Lent at Fifty
Growing up Southern Baptist I did not know much about Lent. I am grateful for the years I have spent as an adult in Metropolitan Community Churches where I have learned about the rhythms of the Christian liturgical year. Even though Lent comes around year after year, I find that I enter into this season of repentance and self examination differently each year.
Some years I struggle with an annoying habit. Other years I have struggled with learning to live by grace. This Lent of 2006 will be different than all the others before it or after it. It is different because I have just turned fifty years old.
Lent at fifty. What is so significant about that? Well I don’t know about you, but moving into my fifties has been an invitation in humility and self knowledge, which according to St. Teresa of Avila are the same thing. As I have grown older I have had to learn a new relationship with my body. And I am learning a new relationship with myself.
It’s like the minute I had my fiftieth birthday a great cosmic mirror was held up in front of me. I have been invited to take a long hard look at my ways of being in the world. I have found that the prayer that has naturally risen on my lips and in my heart during this season of my life is what is often called The Serenity Prayer: God grant me the serenity to accept the things I cannot change and the courage to change the things I can and the wisdom to know the difference.
I had never paid much attention to this prayer…until I turned fifty.

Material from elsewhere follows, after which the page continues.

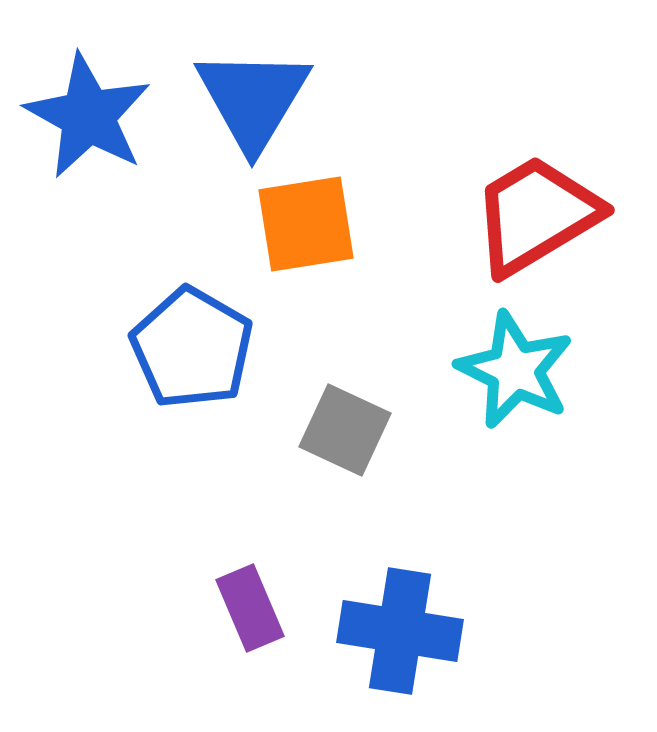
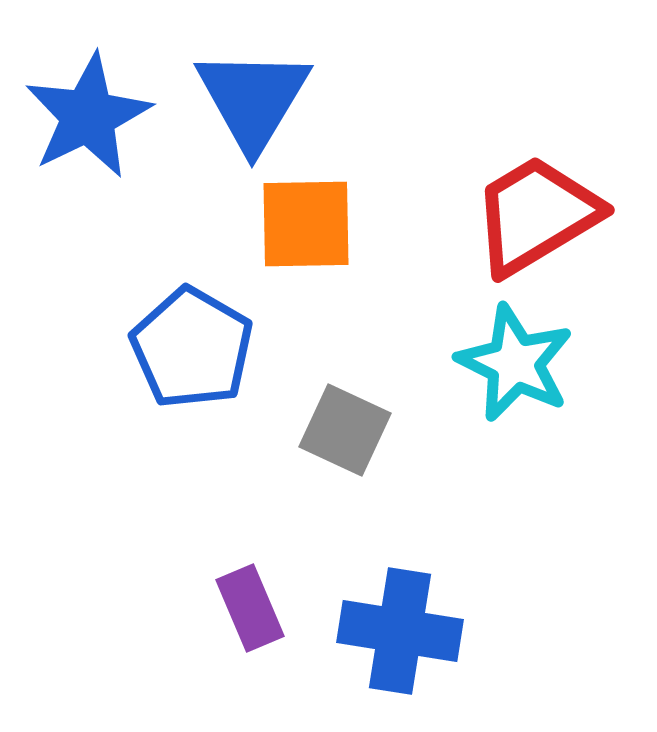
blue star: rotated 17 degrees clockwise
orange square: rotated 8 degrees clockwise
cyan star: moved 7 px up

I know the prayer has been helpful to many people who struggle with addictions. But it also reflects the wisdom and lessons of the aging process: as we get older we are invited to make peace with ourselves.
I turned fifty in October of 2005 and as I have prayed the Serenity Prayer through the end of the year and on into Ash Wednesday I have found that it is a wonderful Lenten prayer too. Isn’t that what Lent is all about: discerning those areas in our lives that need to change and asking God for the courage and wisdom to make those changes?